# tuck pointing question



## bubblegummom (Aug 7, 2010)

One side of our house needs tuck pointing and we need to choose a mason. Do most masons use a squeeze tube-type apparatus to put the mortar into the joints these days instead of an old fashioned trowel? Does it work as well?

Thank you!

Loretta


----------



## Nestor_Kelebay (Aug 7, 2010)

Most masonary contractors would probably use a "pointing trowel" to do this kind of work.  Pointing trowels come in widths from 5/16 inch to 1/2 inch (for concrete blocks) with the most common size for brickwork mortar joints being 3/8 inch.
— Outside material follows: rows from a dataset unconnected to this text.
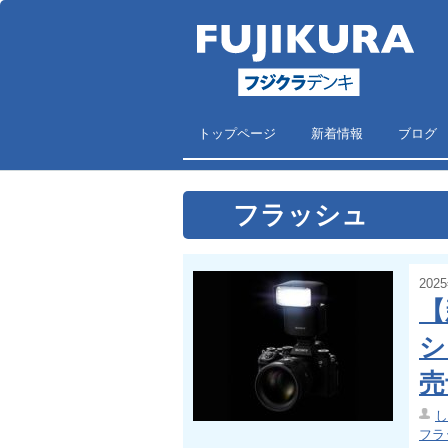
トップページ
新着情報
ブログ
フラッシュ
202
【
シ
売
し
フラ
Grout bags...(shown here), are typically used for applying the mortar or grout between irregular rocks (on fire places and such) or where the mortar joint is wider than 1/2 inch.
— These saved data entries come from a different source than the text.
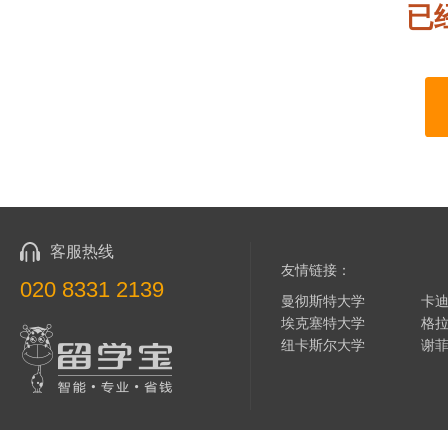
已
客服热线
友情链接：
020 8331 2139
曼彻斯特大学
卡
埃克塞特大学
格
纽卡斯尔大学
谢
However, your masonary contractor will use whatever tool that he finds works best for him, and it's best to let him decide how to actually go about actually doing the work.  As long as the mortar joints are repacked with new mortar, that's what matters.  How that happens really doesn't matter as both a grout bag and a tuck pointing trowel are suitable for filling those joints with fresh mortar.


----------



## bubblegummom (Aug 9, 2010)

Nestor_Kelebay:

Thank you! Very helpful! I think I have figured out which mason I want to hire.


----------



## Marksextra (Aug 13, 2010)

Nestor_Kelebay said:


> Most masonary contractors would probably use a "pointing trowel" to do this kind of work.  Pointing trowels come in widths from 5/16 inch to 1/2 inch (for concrete blocks) with the most common size for brickwork mortar joints being 3/8 inch.
> 
> 
> 
> ...



Good answer.  Even a striker would work!


----------



## Nestor_Kelebay (Aug 13, 2010)

I'm sorry, I don't know what a "striker" is.






Is this what you're calling a "striker"?

In Winnipeg, where I live, most people call this tool a "jointer".  (But, lots of people call it a "spoon", too.)  I guess it doesn't matter what you call it, as long as the other person knows what you mean.

I wouldn't use a jointer to pack the mortar in.  You use a jointer to compact the surface of the mortar to make it more water resistant.  If you put the mortar in with a jointer, how are you going to then compact the surface of the mortar to make it more water resistant?


----------